### PROBLEM DETAILS
Make an exact copy of the records, leaving out the images.

### DATA SHOWN

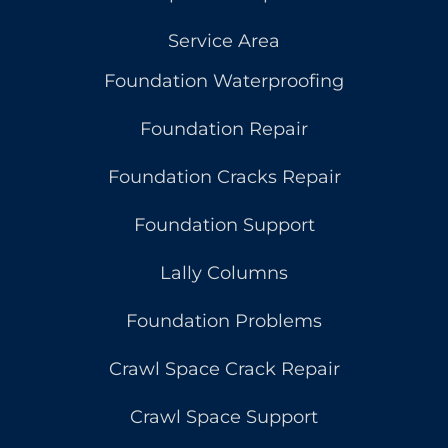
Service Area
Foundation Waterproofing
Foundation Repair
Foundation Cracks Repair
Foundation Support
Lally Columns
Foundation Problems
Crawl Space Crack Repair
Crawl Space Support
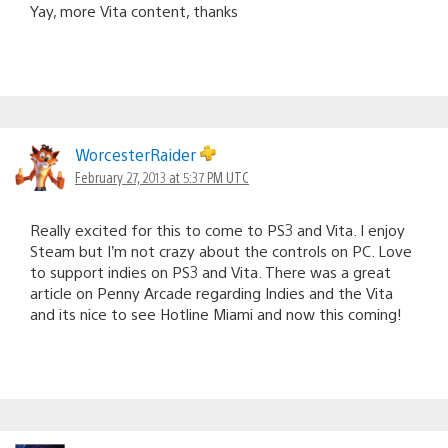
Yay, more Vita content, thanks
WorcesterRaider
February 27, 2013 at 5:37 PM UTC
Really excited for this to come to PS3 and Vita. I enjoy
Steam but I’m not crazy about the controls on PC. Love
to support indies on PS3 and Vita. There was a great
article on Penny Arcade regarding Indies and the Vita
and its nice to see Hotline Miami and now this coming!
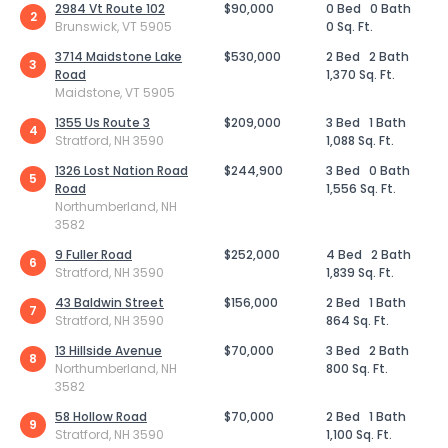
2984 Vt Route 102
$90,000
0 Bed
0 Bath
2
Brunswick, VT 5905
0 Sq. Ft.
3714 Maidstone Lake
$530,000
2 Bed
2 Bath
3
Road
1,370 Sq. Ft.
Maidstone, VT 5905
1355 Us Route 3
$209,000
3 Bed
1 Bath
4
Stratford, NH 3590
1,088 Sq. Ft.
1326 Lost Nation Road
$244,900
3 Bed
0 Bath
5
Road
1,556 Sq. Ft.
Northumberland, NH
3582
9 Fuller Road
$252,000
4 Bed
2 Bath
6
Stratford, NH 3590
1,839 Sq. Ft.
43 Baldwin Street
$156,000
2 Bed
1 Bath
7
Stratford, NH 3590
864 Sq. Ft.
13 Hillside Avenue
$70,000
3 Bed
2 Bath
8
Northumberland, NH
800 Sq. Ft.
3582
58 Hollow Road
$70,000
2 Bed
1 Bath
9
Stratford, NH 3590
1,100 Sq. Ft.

### EXERCISE ANSWER
Service Area
Foundation Waterproofing
Foundation Repair
Foundation Cracks Repair
Foundation Support
Lally Columns
Foundation Problems
Crawl Space Crack Repair
Crawl Space Support
Yay, more Vita content, thanks
WorcesterRaider
February 27, 2013 at 5:37 PM UTC
Really excited for this to come to PS3 and Vita. I enjoy
Steam but I’m not crazy about the controls on PC. Love
to support indies on PS3 and Vita. There was a great
article on Penny Arcade regarding Indies and the Vita
and its nice to see Hotline Miami and now this coming!
2984 Vt Route 102
$90,000
0 Bed
0 Bath
2
Brunswick, VT 5905
0 Sq. Ft.
3714 Maidstone Lake
$530,000
2 Bed
2 Bath
3
Road
1,370 Sq. Ft.
Maidstone, VT 5905
1355 Us Route 3
$209,000
3 Bed
1 Bath
4
Stratford, NH 3590
1,088 Sq. Ft.
1326 Lost Nation Road
$244,900
3 Bed
0 Bath
5
Road
1,556 Sq. Ft.
Northumberland, NH
3582
9 Fuller Road
$252,000
4 Bed
2 Bath
6
Stratford, NH 3590
1,839 Sq. Ft.
43 Baldwin Street
$156,000
2 Bed
1 Bath
7
Stratford, NH 3590
864 Sq. Ft.
13 Hillside Avenue
$70,000
3 Bed
2 Bath
8
Northumberland, NH
800 Sq. Ft.
3582
58 Hollow Road
$70,000
2 Bed
1 Bath
9
Stratford, NH 3590
1,100 Sq. Ft.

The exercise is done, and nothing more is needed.